Tornou-se conhecido do grande público no programa de comentário futebolístico, «Pé em Riste», na CMTV. Faço-lhe duas perguntas numa só: como explica a popularidade destes programas e se acha que estes programas não potenciam o clima de guerrilha dentro e fora de campo?
O futebol é um fenómeno de massas, gera e despoleta emoções que os próprios às vezes nem sabiam que seriam capazes de desenvolver. Os programas de comentário desportivo evidenciam isso mesmo, esse confronto de emoções, expressando o sentir de uma grande parte da população portuguesa, que se revê nesses palcos de debate intenso (e às vezes agressivo). Talvez seja essa a chave de sucesso de programas como o «Pé em Riste» (CMTV) ou o «Prolongamento» (TVI 24)… são a expressão dos grandes debates de rua e de café em Portugal.
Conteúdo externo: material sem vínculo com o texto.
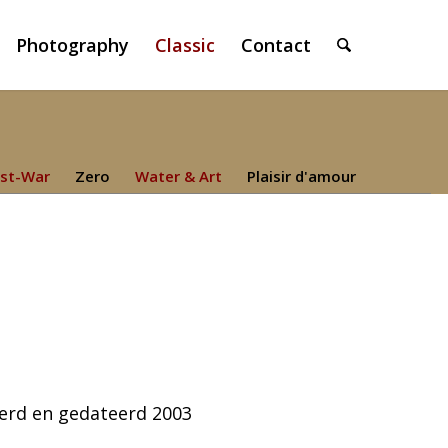
Photography
Classic
Contact
st-War
Zero
Water & Art
Plaisir d'amour
eerd en gedateerd 2003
Foi apontado como um dos elementos afetos ao Benfica que recebiam a «cartilha» ou as diretrizes dos dirigentes do clube da Luz, para veicular durante os seus comentários. Existe manipulação por parte dos clubes para fazerem passar a sua estratégia desportiva?
Isso é conversa fiada daqueles que perdem os debates ou não os conseguem acompanhar. É mais fácil acusar os outros comentadores de ter tido uma «ajuda extra» ou de estarem ligados a algum sistema de satélite que transmite informações em tempo real. Todos os clubes dão informações aos seus dirigentes e comentadores - todos! - e isso beneficia até o serviço público de informação. Mais: beneficia os telespectadores em termos de veracidade e autenticidade da informação transmitida. Chamar a isso manipulação parece-me despropositado…
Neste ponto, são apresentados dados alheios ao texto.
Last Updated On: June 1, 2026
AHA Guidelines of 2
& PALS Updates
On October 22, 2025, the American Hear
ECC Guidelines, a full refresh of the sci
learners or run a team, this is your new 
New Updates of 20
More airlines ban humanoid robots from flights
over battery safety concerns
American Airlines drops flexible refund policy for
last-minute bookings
O Benfica, após ter falhado por um triz o tetracampeonato, foi envolvido, direta e indiretamente, numa série de suspeições que estão a ser alvo da Justiça. Como reage, como benfiquista, a esta vaga de suspeição?
É triste e mancha o nome daquela que é provavelmente a instituição portuguesa mais divulgada a nível planetário e uma das marcas mais fortes da nossa economia. Entristece-me muito ver a Benfica SAD arguida num processo de corrupção (mais do que qualquer dirigente ou ex-dirigente), por isso espero que esta questão fique resolvida rapidamente já na fase de instrução. Estou a referir-me evidentemente ao processo e-toupeira, mas espero também que não haja desenvolvimentos negativos no processo dos e-mails (onde, deve dizer-se, o Benfica foi absolvido em todas as instâncias desportivas, nacionais e internacionais).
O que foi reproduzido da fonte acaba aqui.